TRY IT |
Which of the lines below contain the string "dari"? Copy each one.
***
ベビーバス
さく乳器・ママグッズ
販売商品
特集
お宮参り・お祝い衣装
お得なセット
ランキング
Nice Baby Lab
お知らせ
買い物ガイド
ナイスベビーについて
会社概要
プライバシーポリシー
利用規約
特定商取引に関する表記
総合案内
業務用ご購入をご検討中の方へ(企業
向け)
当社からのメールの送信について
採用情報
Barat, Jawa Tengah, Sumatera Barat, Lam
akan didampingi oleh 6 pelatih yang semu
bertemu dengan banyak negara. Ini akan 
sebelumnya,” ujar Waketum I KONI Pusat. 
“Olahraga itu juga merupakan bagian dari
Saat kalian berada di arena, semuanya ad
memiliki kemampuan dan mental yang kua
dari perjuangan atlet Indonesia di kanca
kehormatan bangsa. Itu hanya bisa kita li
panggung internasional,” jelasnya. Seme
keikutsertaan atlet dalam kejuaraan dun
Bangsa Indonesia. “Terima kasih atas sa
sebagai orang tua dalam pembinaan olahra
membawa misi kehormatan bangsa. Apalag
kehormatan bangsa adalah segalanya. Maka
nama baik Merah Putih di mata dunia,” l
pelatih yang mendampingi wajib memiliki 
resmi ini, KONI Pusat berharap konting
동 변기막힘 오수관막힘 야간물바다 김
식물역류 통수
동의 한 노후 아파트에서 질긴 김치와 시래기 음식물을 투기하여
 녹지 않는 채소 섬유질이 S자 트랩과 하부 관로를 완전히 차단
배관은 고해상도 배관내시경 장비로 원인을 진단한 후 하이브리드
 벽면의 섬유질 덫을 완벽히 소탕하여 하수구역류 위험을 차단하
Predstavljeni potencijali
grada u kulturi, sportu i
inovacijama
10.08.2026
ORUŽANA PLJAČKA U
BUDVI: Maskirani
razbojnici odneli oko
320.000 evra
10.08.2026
***
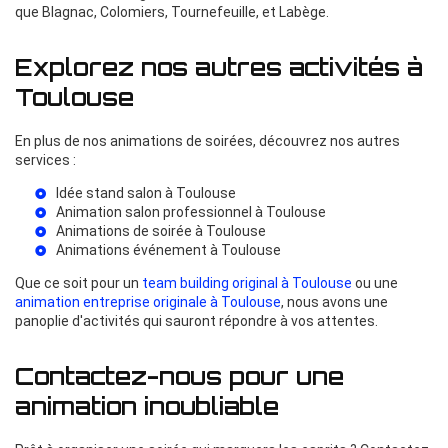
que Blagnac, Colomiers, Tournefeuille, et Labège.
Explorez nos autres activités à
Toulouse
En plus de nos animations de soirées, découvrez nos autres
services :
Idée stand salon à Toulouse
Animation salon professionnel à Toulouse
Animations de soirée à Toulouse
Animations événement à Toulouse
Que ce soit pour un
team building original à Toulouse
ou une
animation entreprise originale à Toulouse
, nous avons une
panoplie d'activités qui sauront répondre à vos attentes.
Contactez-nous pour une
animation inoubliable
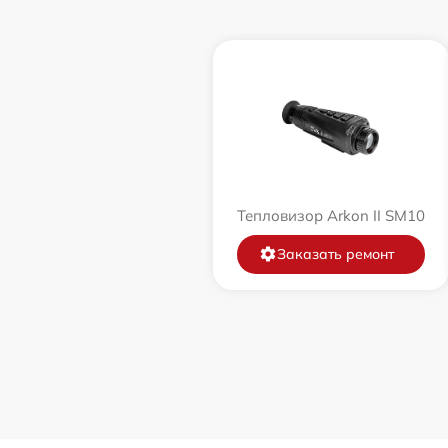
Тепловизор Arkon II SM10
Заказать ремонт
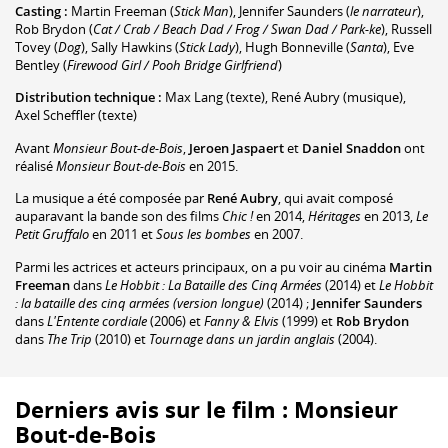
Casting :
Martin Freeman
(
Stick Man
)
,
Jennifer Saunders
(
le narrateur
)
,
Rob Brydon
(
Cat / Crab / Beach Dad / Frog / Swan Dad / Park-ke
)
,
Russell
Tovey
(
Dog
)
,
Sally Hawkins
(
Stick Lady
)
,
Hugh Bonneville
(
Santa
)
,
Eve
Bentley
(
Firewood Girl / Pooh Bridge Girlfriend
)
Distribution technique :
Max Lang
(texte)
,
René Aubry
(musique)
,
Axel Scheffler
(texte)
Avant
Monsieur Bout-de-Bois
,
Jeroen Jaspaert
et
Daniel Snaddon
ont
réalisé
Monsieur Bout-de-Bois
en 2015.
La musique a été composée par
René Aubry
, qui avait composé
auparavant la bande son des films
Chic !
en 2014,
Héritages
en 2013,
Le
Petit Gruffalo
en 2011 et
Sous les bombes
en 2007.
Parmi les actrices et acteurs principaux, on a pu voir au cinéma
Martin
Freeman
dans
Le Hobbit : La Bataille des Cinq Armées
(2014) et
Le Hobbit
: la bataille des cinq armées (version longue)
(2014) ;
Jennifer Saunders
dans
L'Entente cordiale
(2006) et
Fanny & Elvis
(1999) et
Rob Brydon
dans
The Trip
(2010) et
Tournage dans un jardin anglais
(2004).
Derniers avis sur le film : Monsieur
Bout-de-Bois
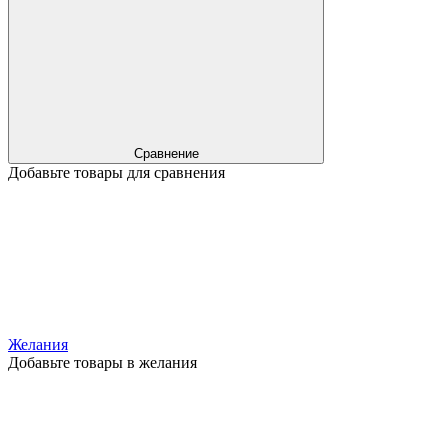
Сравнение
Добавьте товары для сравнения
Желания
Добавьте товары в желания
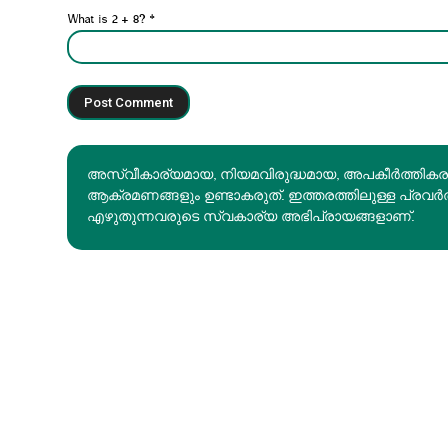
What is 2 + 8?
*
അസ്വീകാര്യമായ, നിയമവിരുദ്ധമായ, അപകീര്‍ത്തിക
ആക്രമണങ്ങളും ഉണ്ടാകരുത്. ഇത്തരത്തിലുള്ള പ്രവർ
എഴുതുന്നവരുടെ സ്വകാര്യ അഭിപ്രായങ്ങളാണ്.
***
FINISHED TASK |
“Olahraga itu juga merupakan bagian dari
dari perjuangan atlet Indonesia di kanca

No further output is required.